Why are RAW files so big ?

Just Looking · Dec 14, 2005

Dirk Dittert said:
Actually, you can consider a RAW file to be some form of lossy
compression. There's even different algorithms to reproduce the
original image. One is called Canon Digital Prefessional, another
Adobe Camera RAW, ...

I know you're kidding, but that makes no sense at all. There is no original image represented by the raw data. The image is a creation of the converter. If you're thinking of the scene as an original image, you're missing the essence of photography, in my opinion.

j

Just Looking · Dec 14, 2005

Todd Meucci said:
In the latest copy of American Photo Mag they have a RAW vs Jpeg
article that is extremely informative. I'm by no means an expert,
but as I understand it, the term compression is a bit of a
misnomer. The camera "compresses" files by comparing pixels on a
bevvy of criteria, and tossing ones that are similar or exact to
others around them, thereby eliminating redundancy.

That's a really poor description of how lossless (or lossy for that matter) compression works.

Todd Meucci said:
Well if
there's a way to do that without "losing" info, I'd love to see it.

It could be done that way losslessly, but there are much better approaches. Among the oldest of digital image coding techniques, DPCM, combined with an entropy coder like Huffman, works pretty well as a lossless image compressor.

j

Barry Pearson · Dec 14, 2005

Erik Magnuson wrote:
[snip]

Member said:
It's likely that a significant chunck of the size diff is due to
the different preview image sizes. I would bet that the remaining
differences are also due to different amounts/compression of meta
data (e.g. maker note, etc.) I don't think that the actual raw
data compression differs very much based on what I've seen about
lossless jpeg.

Perhaps. I just don't know the reasons.

We are told that DNG conversion preserves all the CR2 EXIF Makernote (into DNGPrivateData), and the DNG conversion itself adds some metadata.

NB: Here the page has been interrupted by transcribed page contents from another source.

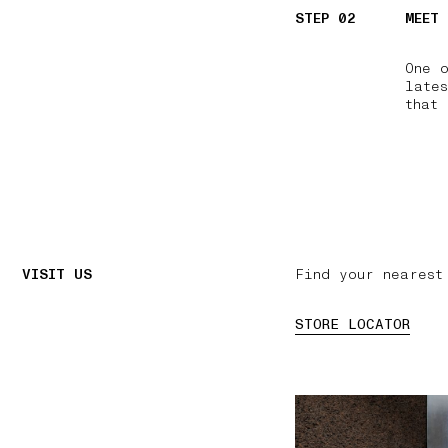
STEP 02
MEET
One 
lates
that 
VISIT US
Find your nearest
STORE LOCATOR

But it appears to be the case that Canon have one of the best compressions compared to other camera makers.

Dana Jacobsen · Dec 14, 2005

BZIP2 is a great compressor, but even for general purpose compressors it isn't really state of the art any more. But the real key is that ZLIB, BZIP2, LZMA, etc. are all general purpose compressors -- they are not application specific. In this case there is an image to be compressed, which make a huge difference. Correlation between color components, non-8-bit pixels, spatial relations, etc.

JBIG on halftoned data is a great example of this, where because it understands dither patterns can give a lot better compression than most other methods on that type of data. It's quite capable of beating BZIP2 on halftoned or FAX data, because it was made to do that one task very well.

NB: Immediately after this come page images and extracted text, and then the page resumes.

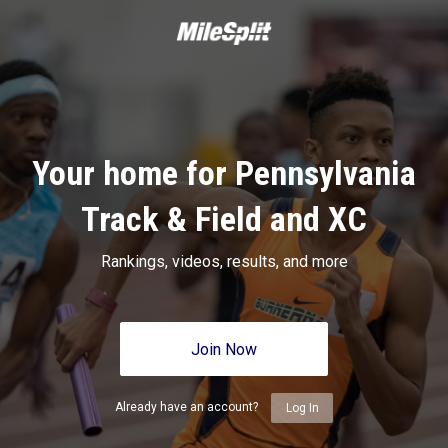
Your home for Pennsylvania
Track & Field and XC
Rankings, videos, results, and more
Join Now
Already have an account?
Log In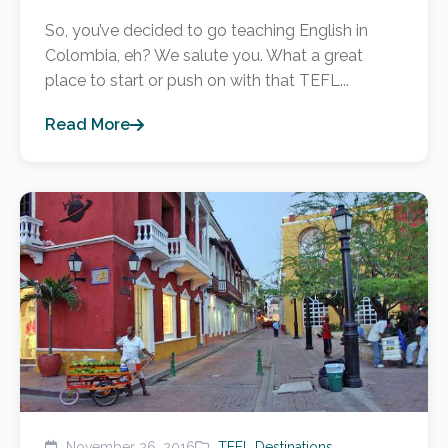
So, you’ve decided to go teaching English in
Colombia, eh? We salute you. What a great
place to start or push on with that TEFL...
Read More
November 26, 2016
TEFL Destinations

As a RAW file, we're not even storing the full color data like one would with a normal image -- we're storing the value of the Bayer filtered pixels. So one could use this information as well, which of course bzip, etc. aren't going to know.

But the poster did have a point, that at least the output of the CR2 file doesn't have any really obvious statistically redundant data. It isn't like it's storing raw pixels -- it has done a decent job of lossless compression.

Barry Pearson · Dec 14, 2005

PicOne said:
Most converters, will apply certain settings and curves when a file
is identified as a CR2 or NEF or whatnot and even more specifically
based on what camera model produced it. Do the converters pull the
camera-model out of Exif for this, or from partly the file
extension name itself?

ACR uses primarily, probably only, the EXIF data, to choose its calibration. I tried renaming some files, changing the extensions, and as long as I chose an existing extension, the conversion still worked! (For example, I renamed a Canon raw as a PEF).

But if I chose a new extension, such as CR3, it didn't recognise the file as something that ACR could handle.

(You can try this yourself with your converter to see what happens. They may not all be the same).

Dana Jacobsen · Dec 15, 2005

I would recommend that if you really care, get the source for dcraw.c from:

http://www.cybercom.net/~dcoffin/dcraw/

where you can see the source code to decode the RAW format from 197 different cameras, all in one relatively small C file. This includes Canon's CRW, CR2, Adobe DNG, Nikon NEF, and others.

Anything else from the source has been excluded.